Predators killed calves of different ages and weights (S3 and S4 Tables). Panthers killed tagged calves ranging from four days old and 16 kg, to 72 days old and 82 kg (avg. = 43 kg ± 6 kg). Untagged calves killed by panthers ranged from 10 days old and 36 kg to 255 days old and 160 kg (avg. = 95 kg ± 15 kg). Combining tagged and untagged calves, the average weight of depredated calves was 63 kg ± 9 kg. The average age of tagged calves killed by panthers was 27.2 ± 7.0 days (range 4–72). Tagged calves killed by panthers were significantly younger (z = -2.293, p = 0.023) than the average age of all available calves (68.2 ± 2.2 days; range 1–199) in the study herds. The majority of calves (100% of tagged and 88% of total) killed by panthers were between 0–3 months old. The majority (82%) of all panther depredations on JB Ranch occurred between September and February, which corresponds to the calving season on that ranch.

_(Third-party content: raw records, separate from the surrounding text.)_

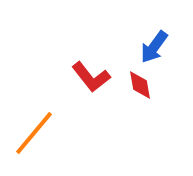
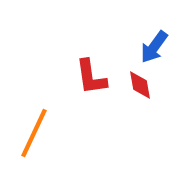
red L-shape: rotated 30 degrees clockwise
orange line: rotated 15 degrees counterclockwise
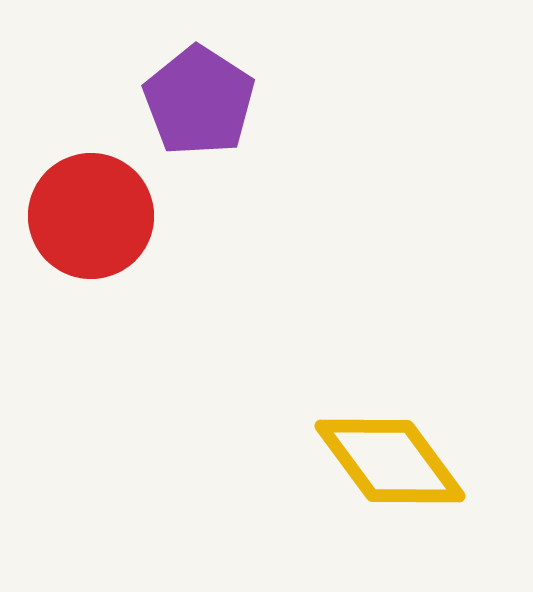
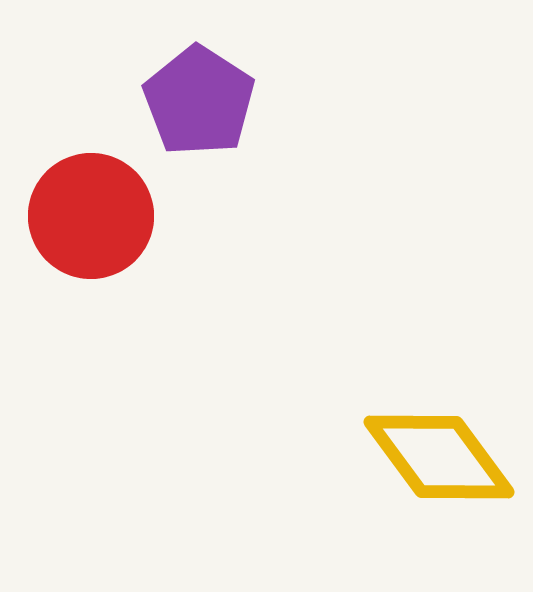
yellow diamond: moved 49 px right, 4 px up
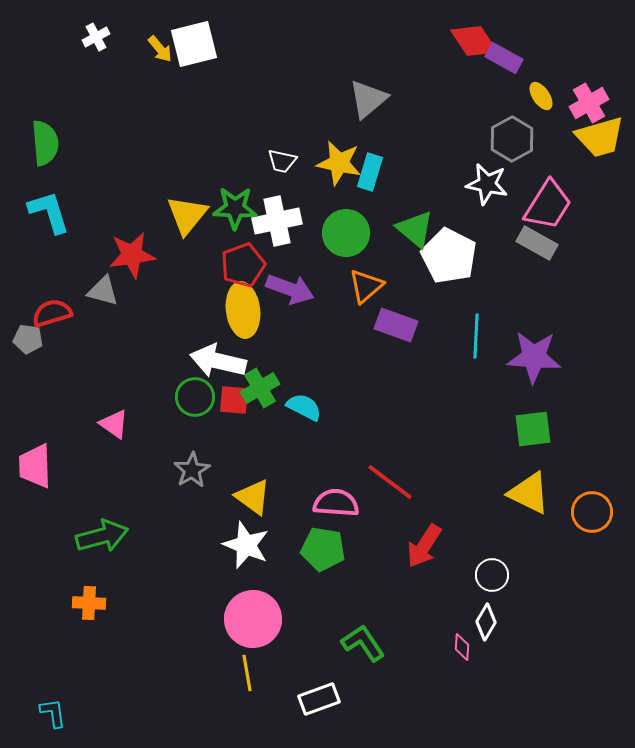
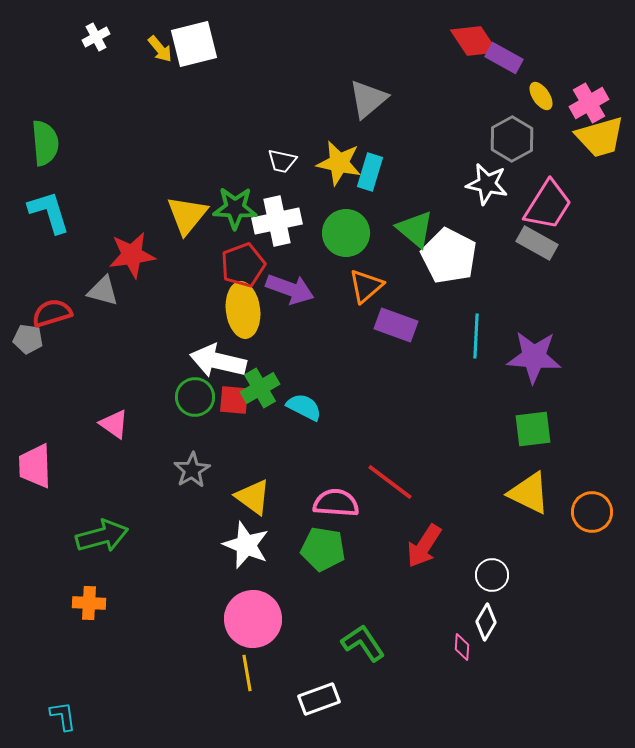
cyan L-shape at (53, 713): moved 10 px right, 3 px down
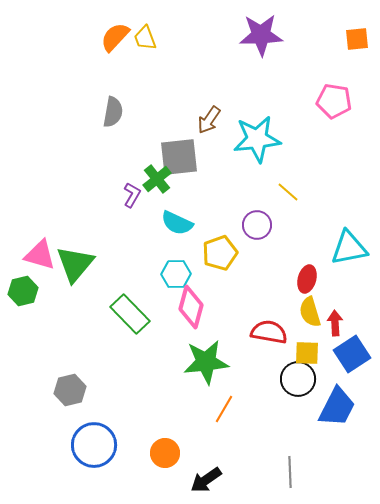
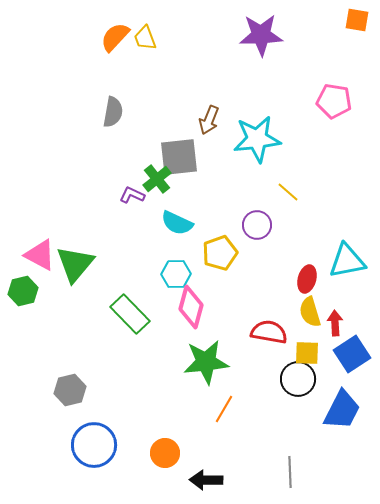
orange square: moved 19 px up; rotated 15 degrees clockwise
brown arrow: rotated 12 degrees counterclockwise
purple L-shape: rotated 95 degrees counterclockwise
cyan triangle: moved 2 px left, 13 px down
pink triangle: rotated 12 degrees clockwise
blue trapezoid: moved 5 px right, 3 px down
black arrow: rotated 36 degrees clockwise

Florida panthers of different sexes and age classes killed calves. On JB Ranch, one adult male panther, identified by a notched ear, killed three tagged calves and one untagged calf over the two study seasons. Several calves were killed by young males, which may have been the same or separate individuals. An adult female accompanied by a juvenile female also killed a calf. On IM Ranch, an adult male killed one calf.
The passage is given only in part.